• [YOUR INSTRUCTIONS] Line by line, copy out the entries exactly and leave the pictures behind.

• [DATA TO PROCESS]
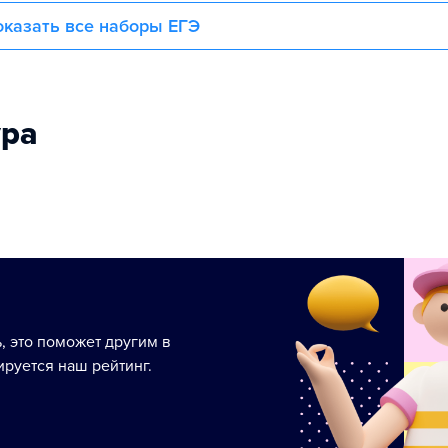
казать все наборы ЕГЭ
ура
ь, это поможет другим в
руется наш рейтинг.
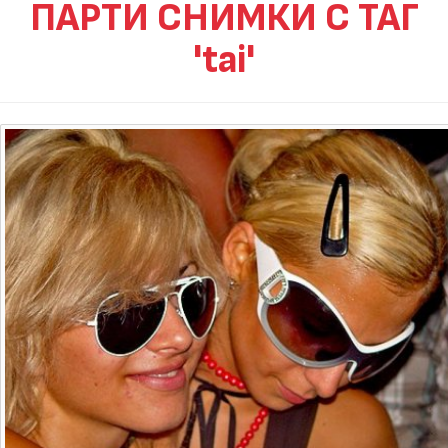
ПАРТИ СНИМКИ С ТАГ
'tai'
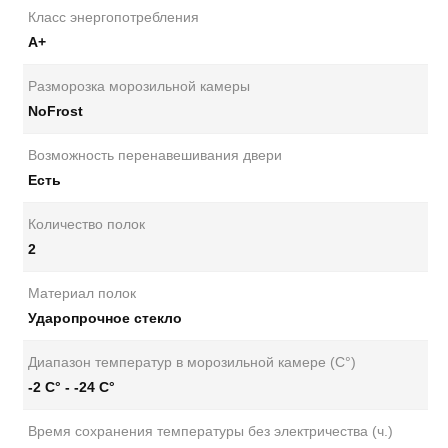
Класс энергопотребления
А+
Разморозка морозильной камеры
NoFrost
Возможность перенавешивания двери
Есть
Количество полок
2
Материал полок
Ударопрочное стекло
Диапазон температур в морозильной камере (С°)
-2 С° - -24 С°
Время сохранения температуры без электричества (ч.)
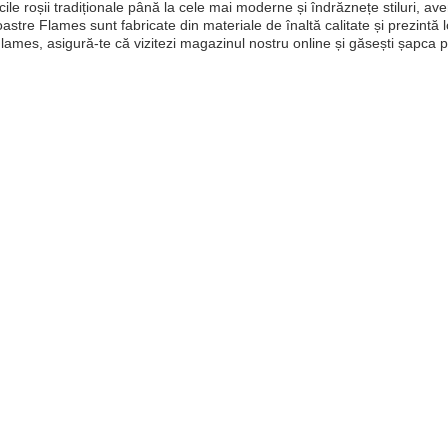
ile roșii tradiționale până la cele mai moderne și îndrăznețe stiluri, ave
oastre Flames sunt fabricate din materiale de înaltă calitate și prezintă 
lames, asigură-te că vizitezi magazinul nostru online și găsești șapca p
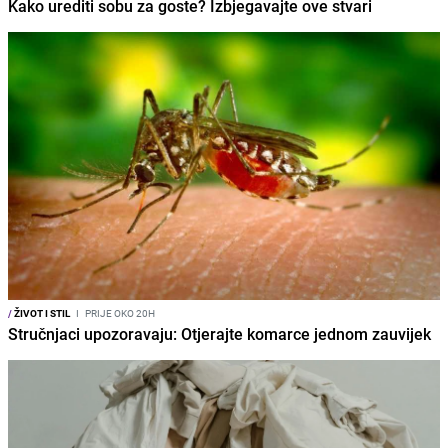
Kako urediti sobu za goste? Izbjegavajte ove stvari
/
ŽIVOT I STIL
I
PRIJE OKO 20H
Stručnjaci upozoravaju: Otjerajte komarce jednom zauvijek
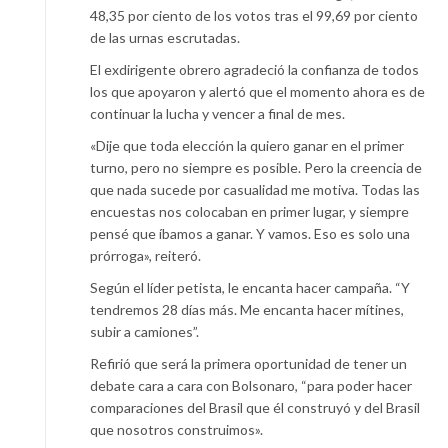
48,35 por ciento de los votos tras el 99,69 por ciento
de las urnas escrutadas.
El exdirigente obrero agradeció la confianza de todos
los que apoyaron y alertó que el momento ahora es de
continuar la lucha y vencer a final de mes.
«Dije que toda elección la quiero ganar en el primer
turno, pero no siempre es posible. Pero la creencia de
que nada sucede por casualidad me motiva. Todas las
encuestas nos colocaban en primer lugar, y siempre
pensé que íbamos a ganar. Y vamos. Eso es solo una
prórroga», reiteró.
Según el líder petista, le encanta hacer campaña. “Y
tendremos 28 días más. Me encanta hacer mítines,
subir a camiones”.
Refirió que será la primera oportunidad de tener un
debate cara a cara con Bolsonaro, “para poder hacer
comparaciones del Brasil que él construyó y del Brasil
que nosotros construimos».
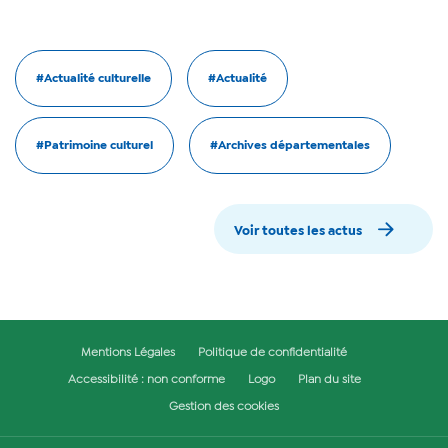
#Actualité culturelle
#Actualité
#Patrimoine culturel
#Archives départementales
Voir toutes les actus
Mentions Légales
Politique de confidentialité
Accessibilité : non conforme
Logo
Plan du site
Gestion des cookies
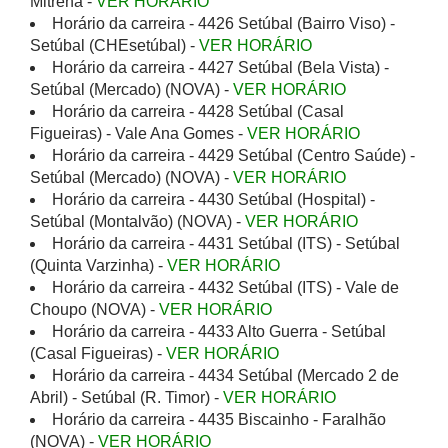
Mitrena -
VER HORÁRIO
Horário da carreira - 4426 Setúbal (Bairro Viso) -
Setúbal (CHEsetúbal) -
VER HORÁRIO
Horário da carreira - 4427 Setúbal (Bela Vista) -
Setúbal (Mercado) (NOVA) -
VER HORÁRIO
Horário da carreira - 4428 Setúbal (Casal
Figueiras) - Vale Ana Gomes -
VER HORÁRIO
Horário da carreira - 4429 Setúbal (Centro Saúde) -
Setúbal (Mercado) (NOVA) -
VER HORÁRIO
Horário da carreira - 4430 Setúbal (Hospital) -
Setúbal (Montalvão) (NOVA) -
VER HORÁRIO
Horário da carreira - 4431 Setúbal (ITS) - Setúbal
(Quinta Varzinha) -
VER HORÁRIO
Horário da carreira - 4432 Setúbal (ITS) - Vale de
Choupo (NOVA) -
VER HORÁRIO
Horário da carreira - 4433 Alto Guerra - Setúbal
(Casal Figueiras) -
VER HORÁRIO
Horário da carreira - 4434 Setúbal (Mercado 2 de
Abril) - Setúbal (R. Timor) -
VER HORÁRIO
Horário da carreira - 4435 Biscainho - Faralhão
(NOVA) -
VER HORÁRIO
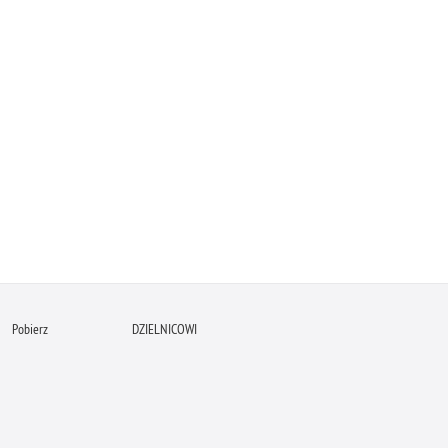
Pobierz
DZIELNICOWI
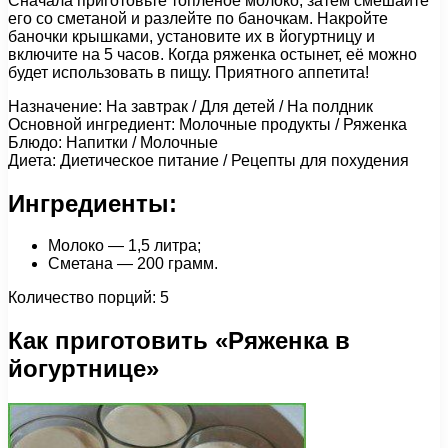
Сначала приготовьте топленое молоко, затем смешайте
его со сметаной и разлейте по баночкам. Накройте
баночки крышками, установите их в йогуртницу и
включите на 5 часов. Когда ряженка остынет, её можно
будет использовать в пищу. Приятного аппетита!
Назначение: На завтрак / Для детей / На полдник
Основной ингредиент: Молочные продукты / Ряженка
Блюдо: Напитки / Молочные
Диета: Диетическое питание / Рецепты для похудения
Ингредиенты:
Молоко — 1,5 литра;
Сметана — 200 грамм.
Количество порций: 5
Как приготовить «Ряженка в
йогуртнице»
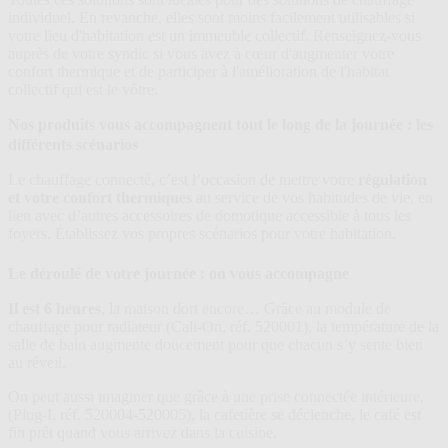
individuel. En revanche, elles sont moins facilement utilisables si
votre lieu d'habitation est un immeuble collectif. Renseignez-vous
auprès de votre syndic si vous avez à cœur d'augmenter votre
confort thermique et de participer à l'amélioration de l'habitat
collectif qui est le vôtre.
Nos produits vous accompagnent tout le long de la journée : les
différents scénarios
Le chauffage connecté, c’est l’occasion de mettre votre
régulation
et votre confort thermiques
au service de vos habitudes de vie, en
lien avec d’autres accessoires de domotique accessible à tous les
foyers. Établissez vos propres scénarios pour votre habitation.
Le déroulé de votre journée : on vous accompagne
Il est 6 heures
, la maison dort encore… Grâce au module de
chauffage pour radiateur (Cali-On, réf. 520001), la température de la
salle de bain augmente doucement pour que chacun s’y sente bien
au réveil.
On peut aussi imaginer que grâce à une prise connectée intérieure,
(Plug-I, réf. 520004-520005), la cafetière se déclenche, le café est
fin prêt quand vous arrivez dans la cuisine.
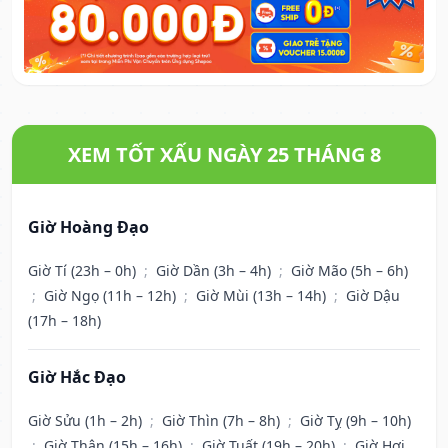
XEM TỐT XẤU NGÀY 25 THÁNG 8
Giờ Hoàng Đạo
Giờ Tí (23h – 0h)
;
Giờ Dần (3h – 4h)
;
Giờ Mão (5h – 6h)
;
Giờ Ngọ (11h – 12h)
;
Giờ Mùi (13h – 14h)
;
Giờ Dậu
(17h – 18h)
Giờ Hắc Đạo
Giờ Sửu (1h – 2h)
;
Giờ Thìn (7h – 8h)
;
Giờ Tỵ (9h – 10h)
;
Giờ Thân (15h – 16h)
;
Giờ Tuất (19h – 20h)
;
Giờ Hợi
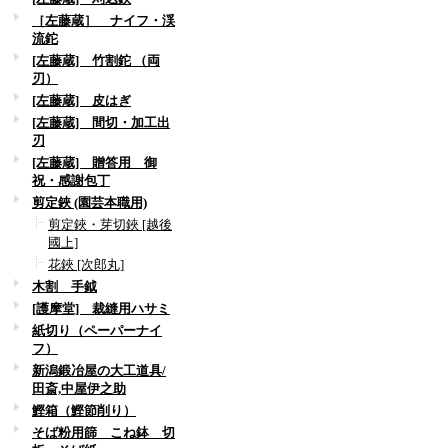
［左藤蔵］ ナイフ・渓
流鉈
[左藤蔵] 竹割鉈 （両
刃）
[左藤蔵] 皮はぎ
[左藤蔵] 間切・加工出
刃
[左藤蔵] 贈答用 御
祝・感謝包丁
剪定鋏 (園芸本職用)
剪定鋏・芽切鋏 [越後
國上]
花鋏 [次郎丸]
木割 手鉞
[護摩堂] 裁縫用ハサミ
紙切り（ペーパーナイ
フ）
新潟鍛冶屋の大工道具/
田斎,中屋伊之助
鰹箱（鰹節削り）
そば粉用篩 こね鉢 切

• [EXERCISE RESPONSE]
казать все наборы ЕГЭ
ура
ь, это поможет другим в
руется наш рейтинг.
ПАРТИ СНИМКИ С ТАГ
'tai'
Класс энергопотребления
А+
Разморозка морозильной камеры
NoFrost
Возможность перенавешивания двери
Есть
Количество полок
2
Материал полок
Ударопрочное стекло
Диапазон температур в морозильной камере (С°)
-2 С° - -24 С°
Время сохранения температуры без электричества (ч.)
ile roșii tradiționale până la cele mai moderne și îndrăznețe stiluri, ave
oastre Flames sunt fabricate din materiale de înaltă calitate și prezintă 
lames, asigură-te că vizitezi magazinul nostru online și găsești șapca p
Kako urediti sobu za goste? Izbjegavajte ove stvari
/
ŽIVOT I STIL
I
PRIJE OKO 20H
Stručnjaci upozoravaju: Otjerajte komarce jednom zauvijek
48,35 por ciento de los votos tras el 99,69 por ciento
de las urnas escrutadas.
El exdirigente obrero agradeció la confianza de todos
los que apoyaron y alertó que el momento ahora es de
continuar la lucha y vencer a final de mes.
«Dije que toda elección la quiero ganar en el primer
turno, pero no siempre es posible. Pero la creencia de
que nada sucede por casualidad me motiva. Todas las
encuestas nos colocaban en primer lugar, y siempre
pensé que íbamos a ganar. Y vamos. Eso es solo una
prórroga», reiteró.
Según el líder petista, le encanta hacer campaña. “Y
tendremos 28 días más. Me encanta hacer mítines,
subir a camiones”.
Refirió que será la primera oportunidad de tener un
debate cara a cara con Bolsonaro, “para poder hacer
comparaciones del Brasil que él construyó y del Brasil
que nosotros construimos».
#Actualité culturelle
#Actualité
#Patrimoine culturel
#Archives départementales
Voir toutes les actus
Mentions Légales
Politique de confidentialité
Accessibilité : non conforme
Logo
Plan du site
Gestion des cookies
Mitrena -
VER HORÁRIO
Horário da carreira - 4426 Setúbal (Bairro Viso) -
Setúbal (CHEsetúbal) -
VER HORÁRIO
Horário da carreira - 4427 Setúbal (Bela Vista) -
Setúbal (Mercado) (NOVA) -
VER HORÁRIO
Horário da carreira - 4428 Setúbal (Casal
Figueiras) - Vale Ana Gomes -
VER HORÁRIO
Horário da carreira - 4429 Setúbal (Centro Saúde) -
Setúbal (Mercado) (NOVA) -
VER HORÁRIO
Horário da carreira - 4430 Setúbal (Hospital) -
Setúbal (Montalvão) (NOVA) -
VER HORÁRIO
Horário da carreira - 4431 Setúbal (ITS) - Setúbal
(Quinta Varzinha) -
VER HORÁRIO
Horário da carreira - 4432 Setúbal (ITS) - Vale de
Choupo (NOVA) -
VER HORÁRIO
Horário da carreira - 4433 Alto Guerra - Setúbal
(Casal Figueiras) -
VER HORÁRIO
Horário da carreira - 4434 Setúbal (Mercado 2 de
Abril) - Setúbal (R. Timor) -
VER HORÁRIO
Horário da carreira - 4435 Biscainho - Faralhão
(NOVA) -
VER HORÁRIO
Pobierz
DZIELNICOWI
Сначала приготовьте топленое молоко, затем смешайте
его со сметаной и разлейте по баночкам. Накройте
баночки крышками, установите их в йогуртницу и
включите на 5 часов. Когда ряженка остынет, её можно
будет использовать в пищу. Приятного аппетита!
Назначение: На завтрак / Для детей / На полдник
Основной ингредиент: Молочные продукты / Ряженка
Блюдо: Напитки / Молочные
Диета: Диетическое питание / Рецепты для похудения
Ингредиенты:
Молоко — 1,5 литра;
Сметана — 200 грамм.
Количество порций: 5
Как приготовить «Ряженка в
йогуртнице»
individuel. En revanche, elles sont moins facilement utilisables si
votre lieu d'habitation est un immeuble collectif. Renseignez-vous
auprès de votre syndic si vous avez à cœur d'augmenter votre
confort thermique et de participer à l'amélioration de l'habitat
collectif qui est le vôtre.
Nos produits vous accompagnent tout le long de la journée : les
différents scénarios
Le chauffage connecté, c’est l’occasion de mettre votre
régulation
et votre confort thermiques
au service de vos habitudes de vie, en
lien avec d’autres accessoires de domotique accessible à tous les
foyers. Établissez vos propres scénarios pour votre habitation.
Le déroulé de votre journée : on vous accompagne
Il est 6 heures
, la maison dort encore… Grâce au module de
chauffage pour radiateur (Cali-On, réf. 520001), la température de la
salle de bain augmente doucement pour que chacun s’y sente bien
au réveil.
On peut aussi imaginer que grâce à une prise connectée intérieure,
(Plug-I, réf. 520004-520005), la cafetière se déclenche, le café est
fin prêt quand vous arrivez dans la cuisine.
XEM TỐT XẤU NGÀY 25 THÁNG 8
Giờ Hoàng Đạo
Giờ Tí (23h – 0h)
;
Giờ Dần (3h – 4h)
;
Giờ Mão (5h – 6h)
;
Giờ Ngọ (11h – 12h)
;
Giờ Mùi (13h – 14h)
;
Giờ Dậu
(17h – 18h)
Giờ Hắc Đạo
Giờ Sửu (1h – 2h)
;
Giờ Thìn (7h – 8h)
;
Giờ Tỵ (9h – 10h)
;
Giờ Thân (15h – 16h)
;
Giờ Tuất (19h – 20h)
;
Giờ Hợi
［左藤蔵］ ナイフ・渓
流鉈
[左藤蔵] 竹割鉈 （両
刃）
[左藤蔵] 皮はぎ
[左藤蔵] 間切・加工出
刃
[左藤蔵] 贈答用 御
祝・感謝包丁
剪定鋏 (園芸本職用)
剪定鋏・芽切鋏 [越後
國上]
花鋏 [次郎丸]
木割 手鉞
[護摩堂] 裁縫用ハサミ
紙切り（ペーパーナイ
フ）
新潟鍛冶屋の大工道具/
田斎,中屋伊之助
鰹箱（鰹節削り）
そば粉用篩 こね鉢 切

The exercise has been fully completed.